Se em todos os outros filmes o casal decide assassinar o marido dela e isso faz-se antes do meio da película, aqui o clímax é esse momento. Mas porquê a morte dele se hoje há os divórcios? a resposta é a tal dívida que ela tem e que só a morte dele garantirá a liquidação (ou a liquidação dele garantirá a morte da dívida). Então percebemos de novo que o fim da amizade entre os dois homens dá-se por causa do dinheiro.

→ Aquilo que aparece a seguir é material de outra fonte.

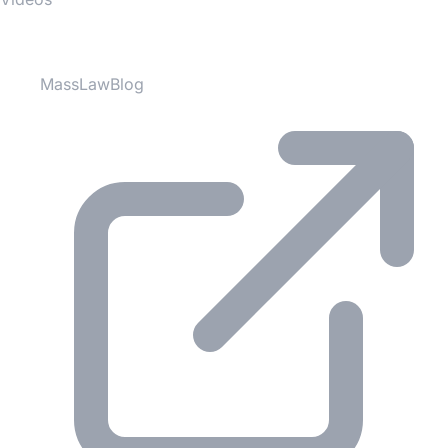
Partner Websites
MassLawBlog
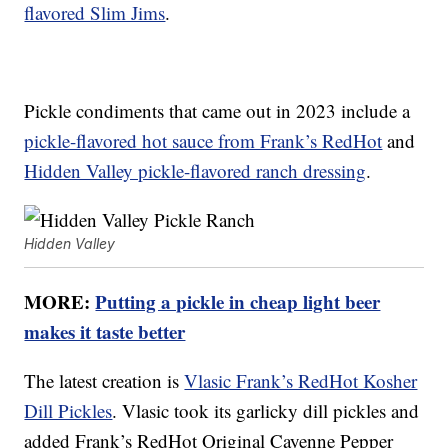
flavored Slim Jims
.
Pickle condiments that came out in 2023 include a
pickle-flavored hot sauce from Frank’s RedHot
and
Hidden Valley pickle-flavored ranch dressing
.
Hidden Valley
MORE:
Putting a pickle in cheap light beer
makes it taste better
The latest creation is
Vlasic Frank’s RedHot Kosher
Dill Pickles
. Vlasic took its garlicky dill pickles and
added Frank’s RedHot Original Cayenne Pepper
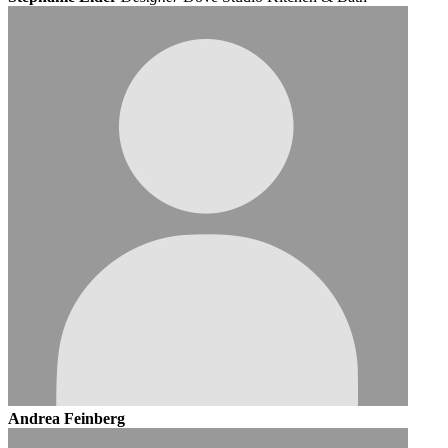
Andrea Feinberg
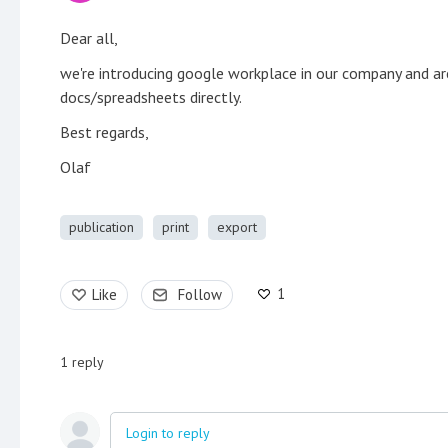
Dear all,
we're introducing google workplace in our company and ar
docs/spreadsheets directly.
Best regards,
Olaf
publication
print
export
1
Like
Follow
1
reply
Login to reply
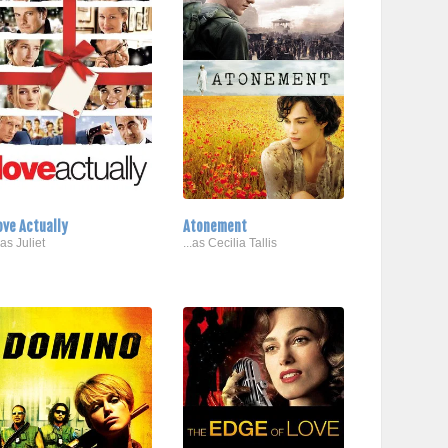
ove Actually
Atonement
.as Juliet
...as Cecilia Tallis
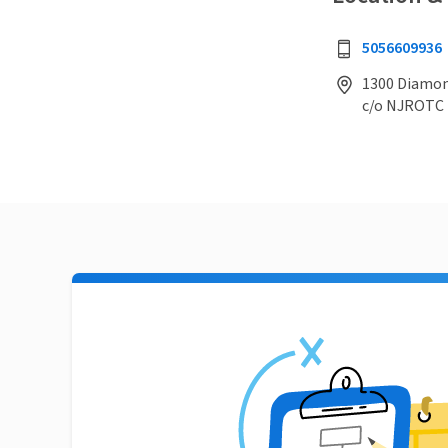
5056609936
1300 Diamon
c/o NJROTC 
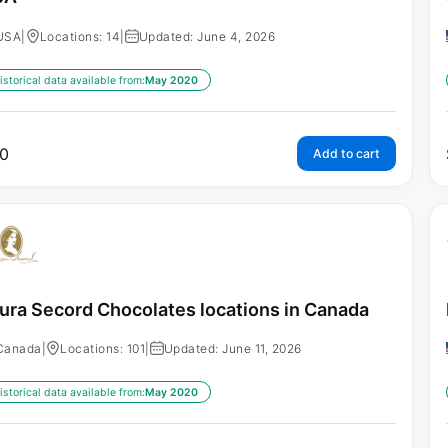
USA
|
Locations: 14
|
Updated: June 4, 2026
istorical data available from:
May 2020
0
Add to cart
ura Secord Chocolates locations in Canada
Canada
|
Locations: 101
|
Updated: June 11, 2026
istorical data available from:
May 2020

O empresário toma conhecimento desse fim de relação (e do seu homicídio a ser) quando descobre por entre as ervas (onde o outro se escondia à espera do melhor momento para acabar com o amigo) um isqueiro em forma de carrinho de brincar (que sabemos ser do empregado). De novo temos um símbolo infantil abandonado a servir de finalizador da amizade; se quisesse fazer uma interpretação psicanalítica diria: a presença de um trauma infantil no protagonista (consubstanciada por uma imagética infantil apodrecida) impede-o de desenvolver uma relação de partilha sã, no entanto apenas pretendo salientar o facto de Petzold fechar o filme de tal forma que liga simbolicamente o início e o fim, fechando completamente a acção dentro da película. Mas se por um lado uma história tão burilada só admite viver num filme, as dificuldades das personagens são as de todos os dias.